BANGALORE: As part of the cost-cutting measures to combat global recession, German and UK-based biotech companies plan to outsource more work,
transfer technology and tap India’s burgeoning biotechnology market.
“We will see more collaborations in industrial enzyme technology, bio-food technology, renewable energies and regenerative medicine. Several companies plan to bring in over $100 million investments to India this year and set up production facilities here,” said Martin Pohle, consultant Bio Mitteldeutschland Gmbh, which works towards strengthening the BT industry in Anhalt, Central Germany. The Indian bio-tech industry is poised to grow by 18% in FY09 to Rs 12,137 crore from Rs 10,274 crore in FY08, said CMD of Biocon Kiran Mazumdar Shaw. This year, more partnerships are likely to be struck between Western and Indian companies, she said. Germany’s Biobase Gmbh, which provides biological databanks, will be bringing more work to India and expand its infrastructure. “We have more than 50% cost advantage in India, and now only 10-15% of our work is done in Germany, 85% of the work is done in India,” said Biobase CEO, Michael Tysiak. Companies like UK-based Oxygen Healthcare (O2H) are setting up new labs in Ahmedabad SEZ. It will source molecules from India because of the cost advantage here and market them in Japan, US and Europe. These molecules will be used for drug discovery procedures for diseases such as cancer. “The Indian base makes us competitive.

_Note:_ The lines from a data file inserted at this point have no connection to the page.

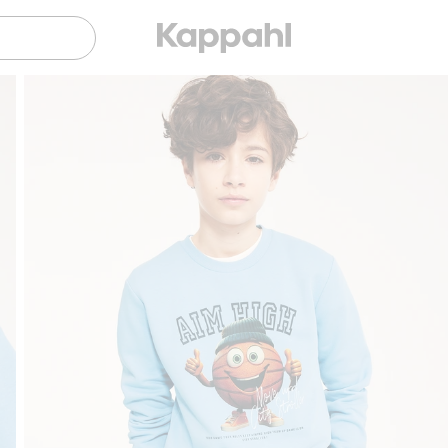
Sujuva maksaminen Klarnalla
Ilmaiset toim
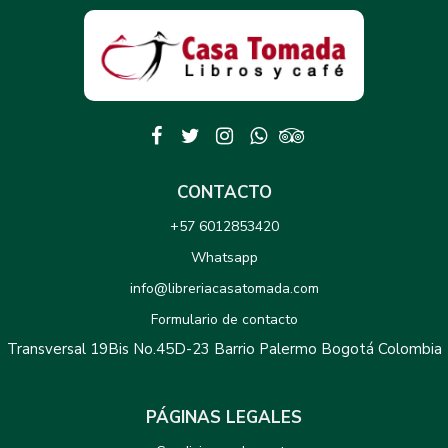
CONTACTO
+57 6012853420
Whatsapp
info@libreriacasatomada.com
Formulario de contacto
Transversal 19Bis No.45D-23 Barrio Palermo Bogotá Colombia
PÁGINAS LEGALES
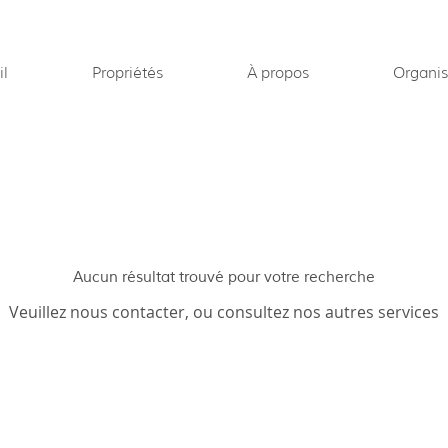
il
Propriétés
À propos
Organis
Aucun résultat trouvé pour votre recherche
Veuillez nous contacter, ou consultez nos autres services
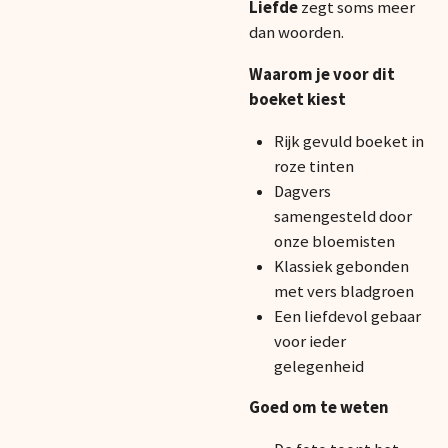
Liefde
zegt soms meer
dan woorden
.
Waarom je voor dit
boeket kiest
Rijk gevuld boeket in
roze tinten
Dagvers
samengesteld door
onze bloemisten
Klassiek gebonden
met vers bladgroen
Een liefdevol gebaar
voor ieder
gelegenheid
Goed om te weten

We are able to deliver the same kind of quality as in the UK and US, where you pay three times more compared to India,” said Ekta Ahuja, manager business development, O2H. Britian’s Institute of Pharmaceutical Innovations (IPI) is looking at a JV with Indian companies and will transfer technology through its two spin-outs — Crystec Pharma and Lena Naoceutics. “With Crystec, we have a plant in China and now we want to set up a plant in India. We will collaborate with Indian partners through Lenananoceutics. A total investment of £20 million is required for these ventures,” said Anant Paradkar, professor at IPI.